(What the task asks): All lines of the material that contain "schon" must be copied out.

(Supplied material):
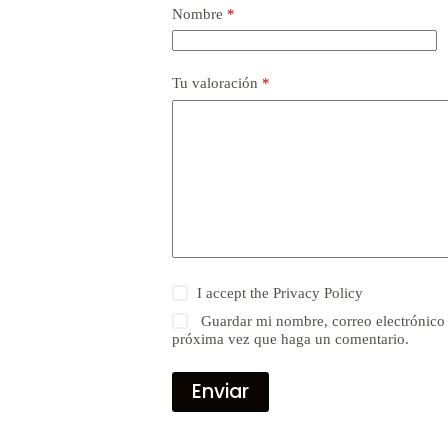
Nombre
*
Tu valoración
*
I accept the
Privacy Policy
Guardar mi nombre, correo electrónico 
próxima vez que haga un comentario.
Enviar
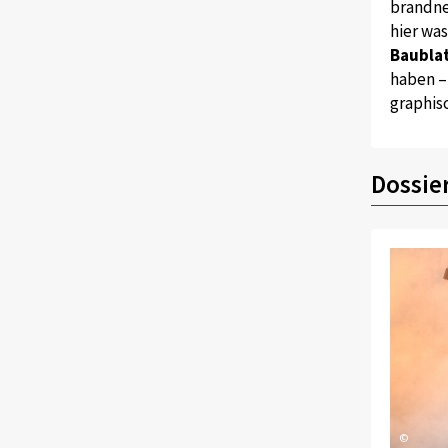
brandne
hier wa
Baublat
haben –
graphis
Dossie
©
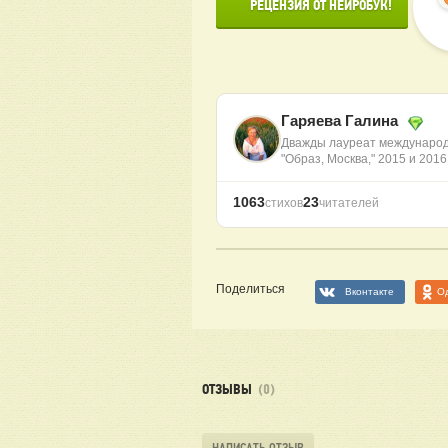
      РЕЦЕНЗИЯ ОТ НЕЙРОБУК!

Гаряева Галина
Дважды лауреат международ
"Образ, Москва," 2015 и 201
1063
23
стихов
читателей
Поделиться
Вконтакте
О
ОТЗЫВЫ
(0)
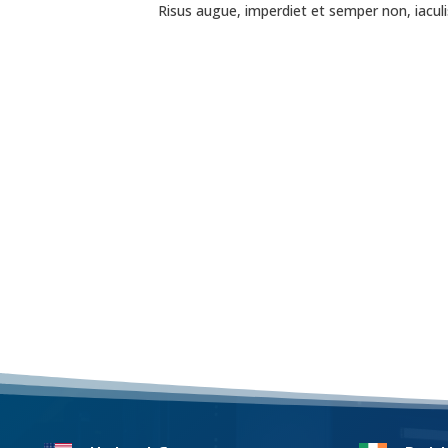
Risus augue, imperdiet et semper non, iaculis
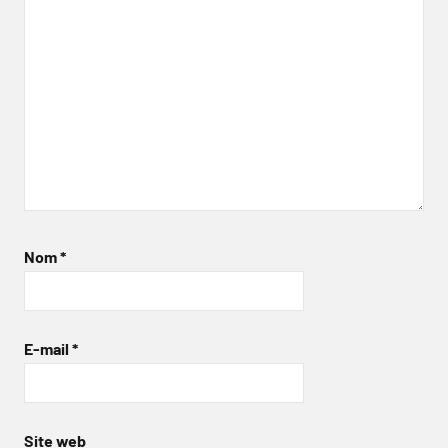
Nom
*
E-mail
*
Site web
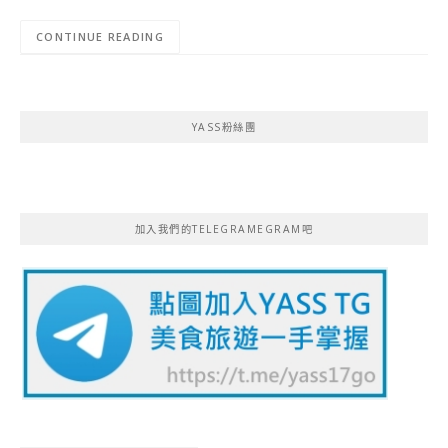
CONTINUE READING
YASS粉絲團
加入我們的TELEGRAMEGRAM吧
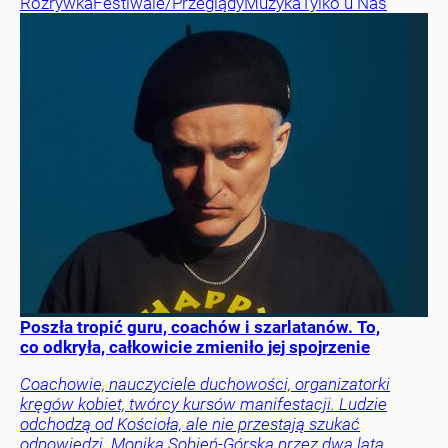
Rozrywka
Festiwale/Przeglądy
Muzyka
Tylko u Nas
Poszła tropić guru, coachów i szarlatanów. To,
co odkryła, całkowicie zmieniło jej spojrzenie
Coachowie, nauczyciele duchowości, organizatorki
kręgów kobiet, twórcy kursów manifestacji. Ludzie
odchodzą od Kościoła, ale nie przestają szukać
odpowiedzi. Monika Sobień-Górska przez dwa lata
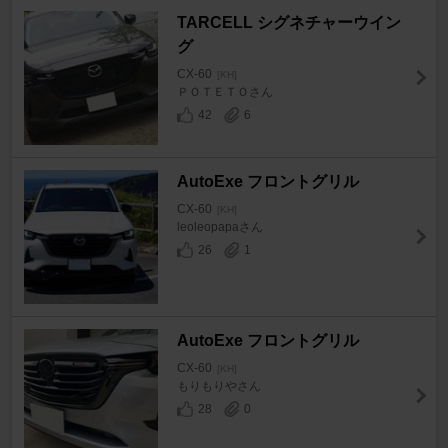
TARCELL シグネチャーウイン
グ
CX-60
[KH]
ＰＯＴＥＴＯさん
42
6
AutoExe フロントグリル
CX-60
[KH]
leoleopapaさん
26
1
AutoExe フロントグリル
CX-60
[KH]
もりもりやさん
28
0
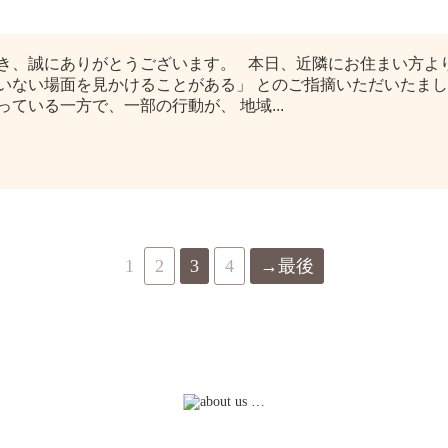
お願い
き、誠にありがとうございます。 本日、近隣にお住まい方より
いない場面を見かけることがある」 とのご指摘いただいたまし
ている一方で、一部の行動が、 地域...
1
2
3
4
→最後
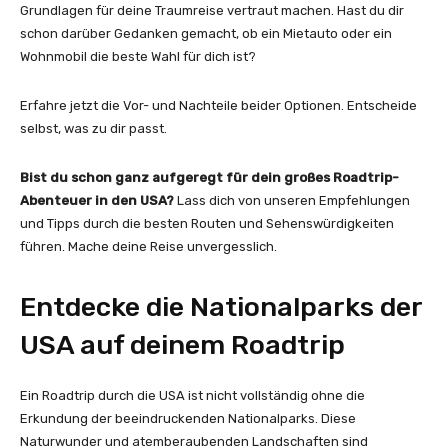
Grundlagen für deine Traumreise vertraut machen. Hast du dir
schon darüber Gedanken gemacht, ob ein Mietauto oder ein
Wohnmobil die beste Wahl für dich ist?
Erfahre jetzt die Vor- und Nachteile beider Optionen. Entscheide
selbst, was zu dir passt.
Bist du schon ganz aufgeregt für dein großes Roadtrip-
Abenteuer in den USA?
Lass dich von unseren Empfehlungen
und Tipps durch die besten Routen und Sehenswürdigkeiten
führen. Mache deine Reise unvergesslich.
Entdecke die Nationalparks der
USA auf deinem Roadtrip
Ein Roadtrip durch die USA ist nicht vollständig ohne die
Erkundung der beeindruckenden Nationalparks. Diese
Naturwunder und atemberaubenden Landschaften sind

(Task output):
schon darüber Gedanken gemacht, ob ein Mietauto oder ein
Bist du schon ganz aufgeregt für dein großes Roadtrip-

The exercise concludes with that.